Au final, il se dégage de « W.E. » un certain charme, que la Madone traite de l'approche entre la riche américaine et le futur Roi (ceci sous les yeux d'un second mari peu à peu résigné...), ou des errances d'une jeune femme, qui devient peu à peu obsédé par ce personnage historique, dont elle imagine et interprète la vie, en référence à la sienne. Intelligemment menées, les transitions entre les deux périodes se font au travers des vêtements et objets d'une exposition ayant lieu dans une célèbre maison de vente aux enchères, lieu où naîtra une séduisante et improbable idylle entre elle et un vigile immigré. On regrettera simplement que Madonna, servie par un casting impeccable, n'est pas su terminer son film à temps, en laissant une part de mystère sur les deux êtres qu'elle observait. On aurait pu croire en effet que la boucle était bouclée avec la première scène du film (le premier mari qui tabasse Wallis et lui fait perdre son enfant...), mais l'ambition de la réalisatrice lui a fait rajouter quelques 15mn superflues. Son scénario aurait certainement gagné à rester dans la simple évocation du personnage historique, sans nous imposer visite d'une suite dans un hôtel parisien et lectures de correspondance intime, qui gâchent un peu l'émotion jusque là mesurée.

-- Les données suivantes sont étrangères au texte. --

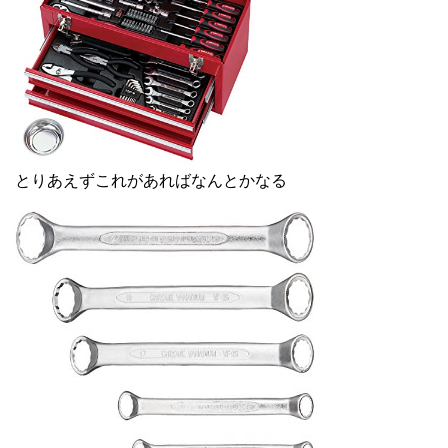
とりあえずこれがあればなんとかなる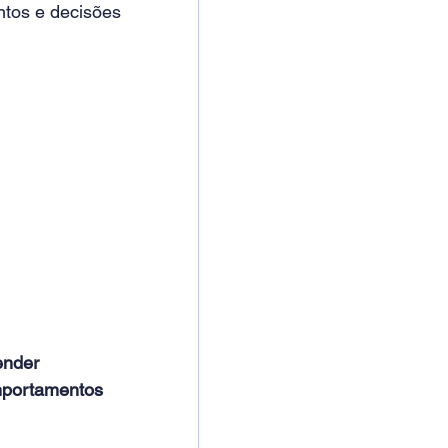
tos e decisões 
ender 
mportamentos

Une montée de l'extrémisme qui génère bien peu de tension
L'auteur de « La trahison », Philippe Faucon a présenté en fin de journée, hors compétition, une œuvre très attendue sur la montée des extrémismes religieux et la manipulation des jeunes. Situant son action dans le nord de la France (une banlieue de Roubaix), l'auteur ouvre son film sur une imposante vision d'une mosquée en pleine air, les fidèles se pressant au pied de l'Immam, lui permettant par cette image d'annoncer d'emblée la progression effective des phénomènes qu'il décrira par la suite. Il réussit une première partie, faite de multiples portraits, à présenter une micro-société portant différents regard sur la religion musulmane et le fait de pratiquer. Malheureusement, la seconde partie du film, centrée sur les préparatifs d'un attentat terroriste, bascule dans le prévisible, et ne présente aucun contrepoint à l'idéologie de la haine ici déroulée.
Le plus gros défaut de « La désintégration » est certainement l'absence quasi totale de tension, faisant que l'on n'éprouve jamais de peur pour celui qui devient personnage principal, contrairement à d'autres films traitant d'un sujet similaire (« Le choix de Luna », « Night and day »...). On pourra aussi reprocher au scénario de donner l'impression qu'il s'agit là juste d'actions de quelques individus isolés, alors que la qualité des véhicules utilisés à la fin prouvent le contraire... Non seulement Philippe Faucon omet de poser la question de qui est derrière ces embrigadements, mais il fait du chef des extrémistes un cliché ambulant, parlant à voix basse et rauque, en ténébreux manipulateur. Heureusement, reste la prestation du frère de Jamel Debbouze, Rashid, véritable révélation du film, et le portrait tout en douceur, de la mère, qui incarne les vrais valeurs de générosité et d'écoute de l'Islam.